Introduction

Welcome to the first problem set. There is not a great deal of material here, but since this may be your first time using R and R Markdown, there are many potential pitfalls, so leave yourself plenty of time to complete it. The idea here is not that you can sit down and answer these questions straight away, but that you have a week to figure it out, and this is a key part of the learning process.

If you are looking at the HTML version of the problem set (pset1.html) that may have opened in your web browser, you are seeing the ouput produced by running the “script”” or code called in the file pset1.rmd, also available on the course website. Go ahead and open the file called pset1.rmd. If it does not open automatically within R Studio, you can open R Studio first and then use the File menu to open up pset1.rmd. Once you open pset1.rmd, you can continue reading the text easily in that file.

It will be easiest for you to open the .rmd file posted for each pset, and start writing your solutions in by learning from the code you see in the questions.

Before you start: The R Markdown Introduction

The text, output and graphics in this section are provided as an example whenever you create a new R markdown (.rmd) file in R Studio. It’s a good quick introduction so I replicate it here with minor modification. At this point, you may not understand all of the R code being used here, but the goal is to understand how the .rmd file works and how it relates to the .html file that gets outputted.

Markdown is a simple formatting syntax for authoring HTML, PDF, and MS Word documents. For more details on using R Markdown see http://rmarkdown.rstudio.com. (Here we have set the code to produce an HTML output, which is what you need to upload for this class).

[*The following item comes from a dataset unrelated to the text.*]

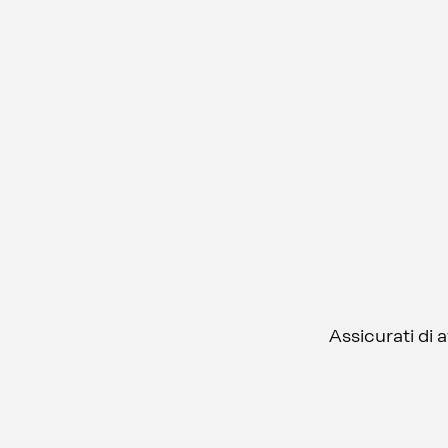
Assicurati di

When you click the Knit button a document will be generated that includes both the content as well as the output of any embedded R code chunks within the document. You can embed an R code chunk like this:

summary(cars)

##      speed           dist       
##  Min.   : 4.0   Min.   :  2.00  
##  1st Qu.:12.0   1st Qu.: 26.00  
##  Median :15.0   Median : 36.00  
##  Mean   :15.4   Mean   : 42.98  
##  3rd Qu.:19.0   3rd Qu.: 56.00  
##  Max.   :25.0   Max.   :120.00

You can also embed plots, for example:

Note that the echo = FALSE parameter was added to the code chunk to prevent printing of the R code that generated the plot. In general, you will not include the echo = FALSE, because we will want to see your code.

Submission Instructions

Please submit your problem set via Canvas. Submit both the .rmd file, and the HTML file it creates. This assignment is due by 11:59 PM on Wednesday January 24, 2024. Late problem sets will receive a penalty for each day of delay. Please list any students you collaborated with.

Example Problem

Here is an example problem, with an example solution.

Question 0. In this question, we’ll provide the answer for you, as an example. You need to be looking at the .rmd file right now for this to make much sense.

Showing your code and the result, execute the code getwd(). Describe what this command does. You may want to execute the command directly in the console first (ask your TA if you dont know how to run a command–this is essential) to see what it does, but be sure to write it into your .rmd file so that it runs when you click knit.

Solution: Question 0

getwd()

## [1] "/home/jovyan/UCSB Pols 15/Problem Set 1"

This command, when executed (either in the console or through the .rmd file once you click ``knit’’), tells the user what directory is set as the working directory. This is the directory where output will be saved, or where R will look first when searching for a file, for example a dataset. You need to always set your working directory first so R knows where to pull the data from.

Make sure to try executing your .rmd file now by clicking knit. Then take a look at the HTML that it created and see what you get.

Okay, your turn to answer the remaining questions!

Part 1. Theory. Short answer questions (1 point each; 5 points total)

Start by reading Chapter 1 of the textbook, Real Stats. You can also review your lecture notes.

Q1. A researcher observes that countries with parliamentary systems have higher levels of income. She decides to publish a research article that says having this form of government causes countries to become richer. Would you like to be a co-author on this paper? Why or why not? (100 words max)

No, I would not like to be a co-author on this paper. Too many of the variables are unknown for this paper to give a clear explanation whether or not this correlation exists. They do not have a exogenous relationship.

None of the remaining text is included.